Example: Airplanes are painted with colored paint both to prevent the metal from degrading AND to give the plane a better aesthetic. ONE feature meeting TWO objectives.
>The broad root claim above that "Consumer grade products are deliberately designed to fail." is the assertion with insufficient evidence. The video attached to that claim has a few valid examples, but a few examples over the past century is not indicative of the current state of the entire manufacturing industry... especially when there is a textbook engineering practice that does explain the same.
My broad root claim is that the practice has happened, is happening and will happen.

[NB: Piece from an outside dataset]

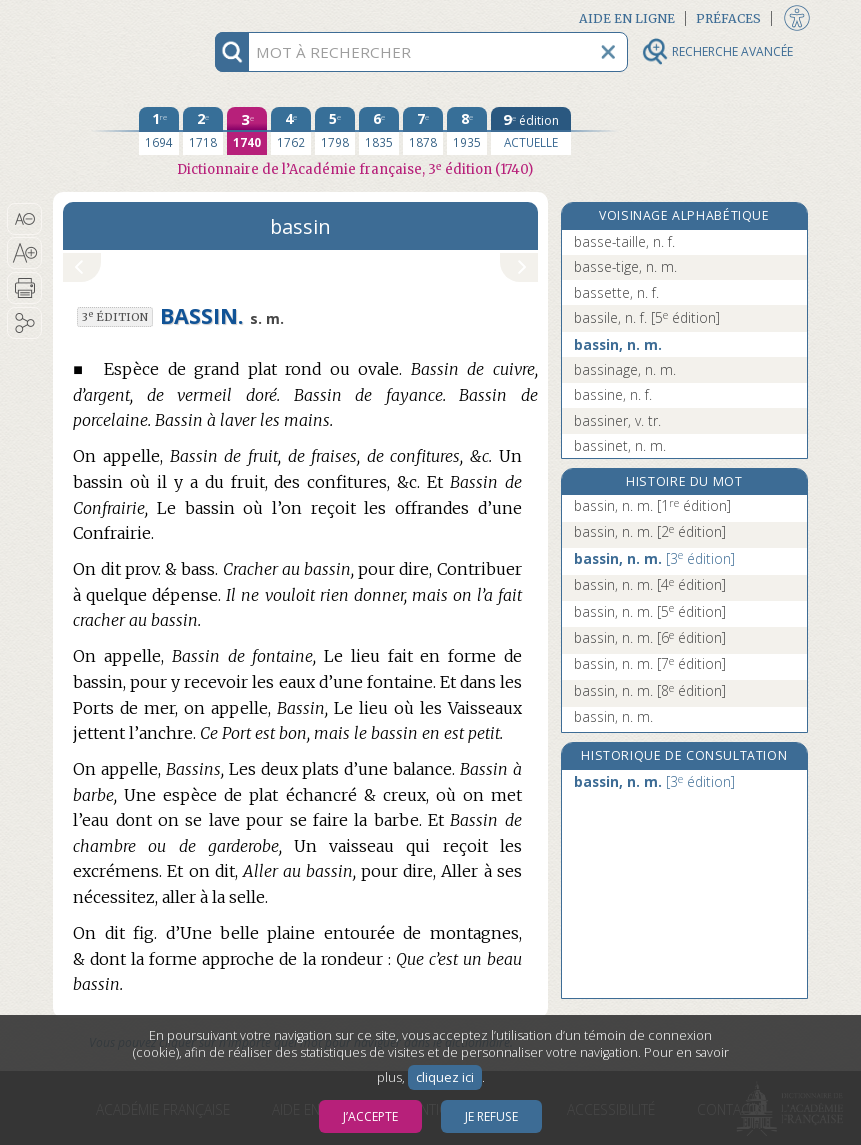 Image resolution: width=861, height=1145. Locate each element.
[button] (24, 219)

My evidence for this is examples of this actually occurring. And real incentives for this practice to exist.
I made no claim about how widespread the practice is. That is more your claim. Your claim is basically saying that the amount of entities practicing planned obsolescence is so minuscule that it's basically negligible.
Your evidence for your claim is that value engineering exists in a text book. That's it. You know what else exists in certain text books? How crypto works. Does that make crypto frauds and scams negligible? No.
No doubt your claim is hard to prove, the burden of proof for you is astronomically harder than it is for my point. But then think about it... why do you hold strong opinions and stances on topics that are almost impossible to prove?
The broad root claim above that "Consumer grade products are deliberately designed to fail." is the assertion with insufficient evidence. The video attached to that claim has a few valid examples, but a few examples over the past century is not indicative of the current state of the entire manufacturing industry... especially when there is a textbook engineering practice that does explain the same.